While there is high potential for the volume growth of carbonates in emerging countries, economic inequalities have made it difficult for higher priced beverages to reach all consumers. This is especially true in the developing countries of India, Indonesia, Malaysia and the Philippines, where over 40% of consumers earn less than 50% of the average gross income of citizens aged fifteen or older. In these markets, carbonates are sought after, but remain a luxury that many cannot afford. To that end, companies like Coca Cola and Pepsi have found success in offering smaller cans and bottles at very low prices. These single serve units are often higher priced in terms of price per litre when compared to multi-serve products, but can be offered to low income consumers at a much smaller unit price – thereby increasing market penetration and broadening the reach of their beverages. As the economies of these countries grow, however, products like Coke’s Mismo
PET bottle in the Philippines blueprint a path for increased value, while still maintaining relatively low price points.

Small packaging sizes dominate consumption

India, Indonesia, Malaysia and the Philippines accounted for 28% of Asia Pacific’s 5.1 billion litre off-trade carbonate volume growth from 2007-12 and are expected to contribute 55% of the region’s expected 3.5 billion litre carbonate growth from 2012-17. A key to the historic performance of carbonates in these countries has been the proliferation of smaller, cheaper pack sizes.

India, Indonesia, Malaysia, and the Philippines Carbonates Packaging by Size, 2007-12

Source: Euromonitor International

As demonstrated by the chart above, beverage packaging under 500 ml dominates sales in these countries.

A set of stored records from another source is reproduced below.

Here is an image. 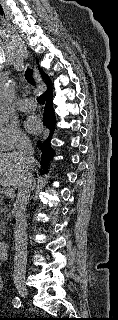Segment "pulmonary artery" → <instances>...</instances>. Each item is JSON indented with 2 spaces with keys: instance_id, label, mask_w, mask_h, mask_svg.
I'll use <instances>...</instances> for the list:
<instances>
[{
  "instance_id": "pulmonary-artery-1",
  "label": "pulmonary artery",
  "mask_w": 118,
  "mask_h": 320,
  "mask_svg": "<svg viewBox=\"0 0 118 320\" xmlns=\"http://www.w3.org/2000/svg\"><path fill=\"white\" fill-rule=\"evenodd\" d=\"M18 107L21 111L29 112L36 108V103L32 99H22L19 101Z\"/></svg>"
}]
</instances>
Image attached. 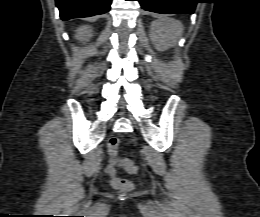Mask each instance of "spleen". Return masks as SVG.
Wrapping results in <instances>:
<instances>
[{
	"label": "spleen",
	"mask_w": 260,
	"mask_h": 217,
	"mask_svg": "<svg viewBox=\"0 0 260 217\" xmlns=\"http://www.w3.org/2000/svg\"><path fill=\"white\" fill-rule=\"evenodd\" d=\"M175 31H176L177 35H180L182 33V28H181L180 24L175 25Z\"/></svg>",
	"instance_id": "spleen-1"
}]
</instances>
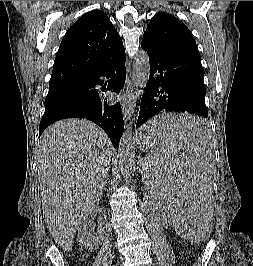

Compare this to Mexico where sales of 501-1000 ml containers outnumber sales of both 101-300 ml and 301-500 ml containers, and the US where 101-300 ml containers account for less than 3% of carbonate packaging.

The key to the success of these products in emerging Asian countries is unit price. A 300 ml can of Coca-Cola in India retails for 12 rupees or US$0.19. In Indonesia, a 330 ml can of Pepsi Twist is US$0.46. And a 325 ml can of My Cola is US$0.34 in Malaysia. Perhaps most indicative of this trend of offering small serving sizes to appeal to lower income consumers are 200 ml returnable glass bottles.

Pinay Ricamora 580.jpg

Image courtesy flickr user Pinay Ricamora

Coca-Cola engineered an entire branding campaign behind this package size in the Philippines. Priced at a mere 5 Philippine Pesos (or US$0.12), Coca-Cola called the drink “Sakto”, the Filipino word for “exactly”. It was marketed directly to consumers who had very little pocket change and wanted “the exact amount of Coke at the exact price”. This particular packaging has performed well for all carbonate manufacturers, with almost 2.5 billion glass bottles sold in India, Indonesia and the Philippines in 2012.

PET bottles can increase value

While the sale of 300 ml cans and 200 ml glass bottles have helped increase market penetration, there is room for premiumisation amongst growing economic classes in these countries. Sakto may have been “exactly” what some consumers wanted to drink, but it was often ridiculed by some Filipino consumers as “exactly” what poor people could afford. Students, one of Coca-Cola’s primary targets for Sakto, viewed the product as a statement of poverty and would be wary of purchasing it amongst friends. In essence, there existed a demand for a premium economy product.

When FEMSA group purchased Coca-Cola’s interest in the Philippines, many assumed that the Latin American bottling giant would address some of the inefficiencies of Coca-Cola’s bottling operations in the country. Sakto was thought to be one of those issues due to its low price tag and returnable glass bottle model. To that end, Coca-Cola launched “Mismo” this summer.

mismo incrediblethots 580.jpg

Image courtesy flickr user incrediblethots

Similar to Sakto, Mismo means “specifically” and features a small serving size. However, unlike Sakto’s, Mismo contains 300 ml of Coca-Cola, comes in a re-sealable PET bottle, and costs double what vendors charged for Sakto (10 Philippine Pesos or US$0.23). To promote the new product and highlight the target audience, Coca-Cola held an event across three Manila malls called “Ito Na” (meaning “this”) and invited members of the US television show Glee (popular amongst Filipino young adults) to join Coca-Cola ambassadors on stage unveil the new product. The event drew over 30,000 people to the three area malls and the video of the event was uploaded to YouTube where millions of Filipinos watch videos daily. Through this promotion, Coca-Cola was not only able to double the unit price of Sakto while including only 50% more product, but it created a premium product that is both affordable and popular amongst teens.